[Transcribed page contents]
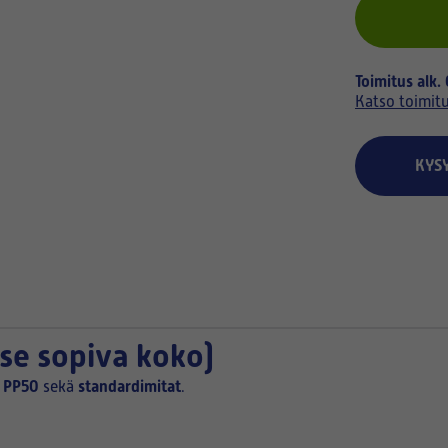
Toimitus alk.
Katso toimit
KYS
tse sopiva koko)
PP50
standardimitat
i
sekä
.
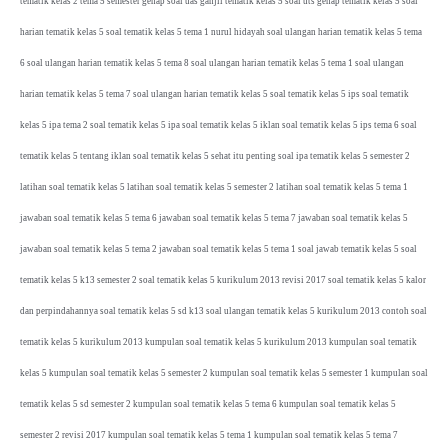
tematik kelas 2 tema 5 semester genap soal uas ganjil tematik kelas 5 soal uts genap tematik kelas 5 soal
harian tematik kelas 5 soal tematik kelas 5 tema 1 nurul hidayah soal ulangan harian tematik kelas 5 tema
6 soal ulangan harian tematik kelas 5 tema 8 soal ulangan harian tematik kelas 5 tema 1 soal ulangan
harian tematik kelas 5 tema 7 soal ulangan harian tematik kelas 5 soal tematik kelas 5 ips soal tematik
kelas 5 ipa tema 2 soal tematik kelas 5 ipa soal tematik kelas 5 iklan soal tematik kelas 5 ips tema 6 soal
tematik kelas 5 tentang iklan soal tematik kelas 5 sehat itu penting soal ipa tematik kelas 5 semester 2
latihan soal tematik kelas 5 latihan soal tematik kelas 5 semester 2 latihan soal tematik kelas 5 tema 1
jawaban soal tematik kelas 5 tema 6 jawaban soal tematik kelas 5 tema 7 jawaban soal tematik kelas 5
jawaban soal tematik kelas 5 tema 2 jawaban soal tematik kelas 5 tema 1 soal jawab tematik kelas 5 soal
tematik kelas 5 k13 semester 2 soal tematik kelas 5 kurikulum 2013 revisi 2017 soal tematik kelas 5 kalor
dan perpindahannya soal tematik kelas 5 sd k13 soal ulangan tematik kelas 5 kurikulum 2013 contoh soal
tematik kelas 5 kurikulum 2013 kumpulan soal tematik kelas 5 kurikulum 2013 kumpulan soal tematik
kelas 5 kumpulan soal tematik kelas 5 semester 2 kumpulan soal tematik kelas 5 semester 1 kumpulan soal
tematik kelas 5 sd semester 2 kumpulan soal tematik kelas 5 tema 6 kumpulan soal tematik kelas 5
semester 2 revisi 2017 kumpulan soal tematik kelas 5 tema 1 kumpulan soal tematik kelas 5 tema 7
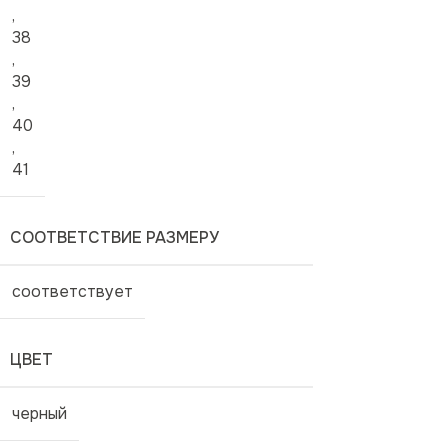
,
38
,
39
,
40
,
41
СООТВЕТСТВИЕ РАЗМЕРУ
соответствует
ЦВЕТ
черный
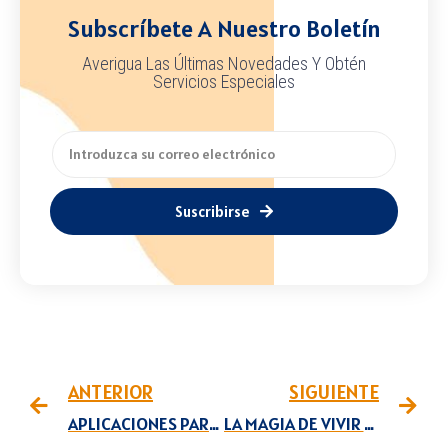
Subscríbete A Nuestro Boletín
Averigua Las Últimas Novedades Y Obtén
Servicios Especiales
Suscribirse
ANTERIOR
SIGUIENTE
APLICACIONES PARA AHORRAR DINERO
LA MAGIA DE VIVIR SIN DEUDAS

REQUIREMENT:
Where the string "iklan" appears in a line of the entries above, return that line.

TASK RESPONSE:
kelas 5 ipa tema 2 soal tematik kelas 5 ipa soal tematik kelas 5 iklan soal tematik kelas 5 ips tema 6 soal
tematik kelas 5 tentang iklan soal tematik kelas 5 sehat itu penting soal ipa tematik kelas 5 semester 2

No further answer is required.